| Your assignment |
Write the listing out once more, with every line exactly as it stands.

| Excerpted records |
——

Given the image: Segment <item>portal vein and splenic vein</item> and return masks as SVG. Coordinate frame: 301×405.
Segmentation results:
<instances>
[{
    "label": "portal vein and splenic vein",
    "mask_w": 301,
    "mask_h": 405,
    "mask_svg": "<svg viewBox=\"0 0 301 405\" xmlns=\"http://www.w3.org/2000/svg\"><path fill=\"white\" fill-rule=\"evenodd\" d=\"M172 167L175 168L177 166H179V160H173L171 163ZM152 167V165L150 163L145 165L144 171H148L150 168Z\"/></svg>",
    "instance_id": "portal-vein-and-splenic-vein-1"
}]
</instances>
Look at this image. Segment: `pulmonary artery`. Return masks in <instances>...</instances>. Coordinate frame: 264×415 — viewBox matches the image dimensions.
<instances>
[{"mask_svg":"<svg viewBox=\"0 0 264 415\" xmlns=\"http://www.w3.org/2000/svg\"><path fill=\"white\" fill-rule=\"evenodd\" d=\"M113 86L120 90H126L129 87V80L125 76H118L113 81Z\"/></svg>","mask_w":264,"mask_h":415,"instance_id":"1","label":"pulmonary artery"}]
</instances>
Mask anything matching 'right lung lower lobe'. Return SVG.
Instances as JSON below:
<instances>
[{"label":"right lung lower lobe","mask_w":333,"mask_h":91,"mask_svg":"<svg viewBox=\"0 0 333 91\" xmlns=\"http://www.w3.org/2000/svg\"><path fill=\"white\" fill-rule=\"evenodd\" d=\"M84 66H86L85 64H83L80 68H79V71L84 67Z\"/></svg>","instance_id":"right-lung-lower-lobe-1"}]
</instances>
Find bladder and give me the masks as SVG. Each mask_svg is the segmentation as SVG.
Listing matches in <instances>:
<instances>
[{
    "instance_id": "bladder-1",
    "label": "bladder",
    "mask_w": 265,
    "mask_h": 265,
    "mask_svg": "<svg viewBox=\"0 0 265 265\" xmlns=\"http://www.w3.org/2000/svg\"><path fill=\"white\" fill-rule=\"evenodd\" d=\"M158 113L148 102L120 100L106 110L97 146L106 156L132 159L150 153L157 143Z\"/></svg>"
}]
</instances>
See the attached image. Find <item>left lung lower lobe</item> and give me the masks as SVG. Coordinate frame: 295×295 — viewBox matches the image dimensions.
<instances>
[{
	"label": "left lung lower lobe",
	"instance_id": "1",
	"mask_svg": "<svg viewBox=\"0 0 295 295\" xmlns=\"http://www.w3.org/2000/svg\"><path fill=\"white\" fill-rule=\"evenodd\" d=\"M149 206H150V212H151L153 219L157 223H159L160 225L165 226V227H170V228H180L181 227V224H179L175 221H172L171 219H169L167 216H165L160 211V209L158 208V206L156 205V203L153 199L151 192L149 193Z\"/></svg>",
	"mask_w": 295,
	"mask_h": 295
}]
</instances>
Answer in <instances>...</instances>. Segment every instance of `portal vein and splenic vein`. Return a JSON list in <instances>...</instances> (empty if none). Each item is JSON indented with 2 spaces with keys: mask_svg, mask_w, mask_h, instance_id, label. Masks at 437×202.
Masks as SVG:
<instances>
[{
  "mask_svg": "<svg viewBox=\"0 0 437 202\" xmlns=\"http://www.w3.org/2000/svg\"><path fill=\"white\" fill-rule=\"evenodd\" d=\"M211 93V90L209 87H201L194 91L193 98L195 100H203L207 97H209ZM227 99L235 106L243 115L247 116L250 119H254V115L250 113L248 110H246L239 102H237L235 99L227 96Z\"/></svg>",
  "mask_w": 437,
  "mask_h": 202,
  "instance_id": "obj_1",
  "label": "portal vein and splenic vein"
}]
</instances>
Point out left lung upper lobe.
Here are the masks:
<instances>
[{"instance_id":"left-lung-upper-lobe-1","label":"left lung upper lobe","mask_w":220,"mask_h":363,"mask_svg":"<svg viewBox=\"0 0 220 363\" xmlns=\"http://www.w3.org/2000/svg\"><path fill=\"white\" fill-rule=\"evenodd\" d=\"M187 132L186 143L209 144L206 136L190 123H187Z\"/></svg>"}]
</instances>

——

| Solution to this exercise |
Given the image: Segment <item>portal vein and splenic vein</item> and return masks as SVG. Coordinate frame: 301×405.
Segmentation results:
<instances>
[{
    "label": "portal vein and splenic vein",
    "mask_w": 301,
    "mask_h": 405,
    "mask_svg": "<svg viewBox=\"0 0 301 405\" xmlns=\"http://www.w3.org/2000/svg\"><path fill=\"white\" fill-rule=\"evenodd\" d=\"M172 167L175 168L177 166H179V160H173L171 163ZM152 167V165L150 163L145 165L144 171H148L150 168Z\"/></svg>",
    "instance_id": "portal-vein-and-splenic-vein-1"
}]
</instances>
Look at this image. Segment: `pulmonary artery`. Return masks in <instances>...</instances>. Coordinate frame: 264×415 — viewBox matches the image dimensions.
<instances>
[{"mask_svg":"<svg viewBox=\"0 0 264 415\" xmlns=\"http://www.w3.org/2000/svg\"><path fill=\"white\" fill-rule=\"evenodd\" d=\"M113 86L120 90H126L129 87V80L125 76H118L113 81Z\"/></svg>","mask_w":264,"mask_h":415,"instance_id":"1","label":"pulmonary artery"}]
</instances>
Mask anything matching 'right lung lower lobe'. Return SVG.
Instances as JSON below:
<instances>
[{"label":"right lung lower lobe","mask_w":333,"mask_h":91,"mask_svg":"<svg viewBox=\"0 0 333 91\" xmlns=\"http://www.w3.org/2000/svg\"><path fill=\"white\" fill-rule=\"evenodd\" d=\"M84 66H86L85 64H83L80 68H79V71L84 67Z\"/></svg>","instance_id":"right-lung-lower-lobe-1"}]
</instances>
Find bladder and give me the masks as SVG. Each mask_svg is the segmentation as SVG.
Listing matches in <instances>:
<instances>
[{
    "instance_id": "bladder-1",
    "label": "bladder",
    "mask_w": 265,
    "mask_h": 265,
    "mask_svg": "<svg viewBox=\"0 0 265 265\" xmlns=\"http://www.w3.org/2000/svg\"><path fill=\"white\" fill-rule=\"evenodd\" d=\"M158 113L148 102L120 100L106 110L97 146L106 156L132 159L150 153L157 143Z\"/></svg>"
}]
</instances>
See the attached image. Find <item>left lung lower lobe</item> and give me the masks as SVG. Coordinate frame: 295×295 — viewBox matches the image dimensions.
<instances>
[{
	"label": "left lung lower lobe",
	"instance_id": "1",
	"mask_svg": "<svg viewBox=\"0 0 295 295\" xmlns=\"http://www.w3.org/2000/svg\"><path fill=\"white\" fill-rule=\"evenodd\" d=\"M149 206H150V212H151L153 219L157 223H159L160 225L165 226V227H170V228H180L181 227V224H179L175 221H172L171 219H169L167 216H165L160 211V209L158 208V206L156 205V203L153 199L151 192L149 193Z\"/></svg>",
	"mask_w": 295,
	"mask_h": 295
}]
</instances>
Answer in <instances>...</instances>. Segment every instance of `portal vein and splenic vein`. Return a JSON list in <instances>...</instances> (empty if none). Each item is JSON indented with 2 spaces with keys: mask_svg, mask_w, mask_h, instance_id, label. Masks at 437×202.
Masks as SVG:
<instances>
[{
  "mask_svg": "<svg viewBox=\"0 0 437 202\" xmlns=\"http://www.w3.org/2000/svg\"><path fill=\"white\" fill-rule=\"evenodd\" d=\"M211 93V90L209 87H201L194 91L193 98L195 100H203L207 97H209ZM227 99L235 106L243 115L247 116L250 119H254V115L250 113L248 110H246L239 102H237L235 99L227 96Z\"/></svg>",
  "mask_w": 437,
  "mask_h": 202,
  "instance_id": "obj_1",
  "label": "portal vein and splenic vein"
}]
</instances>
Point out left lung upper lobe.
Here are the masks:
<instances>
[{"instance_id":"left-lung-upper-lobe-1","label":"left lung upper lobe","mask_w":220,"mask_h":363,"mask_svg":"<svg viewBox=\"0 0 220 363\" xmlns=\"http://www.w3.org/2000/svg\"><path fill=\"white\" fill-rule=\"evenodd\" d=\"M187 132L186 143L209 144L206 136L190 123H187Z\"/></svg>"}]
</instances>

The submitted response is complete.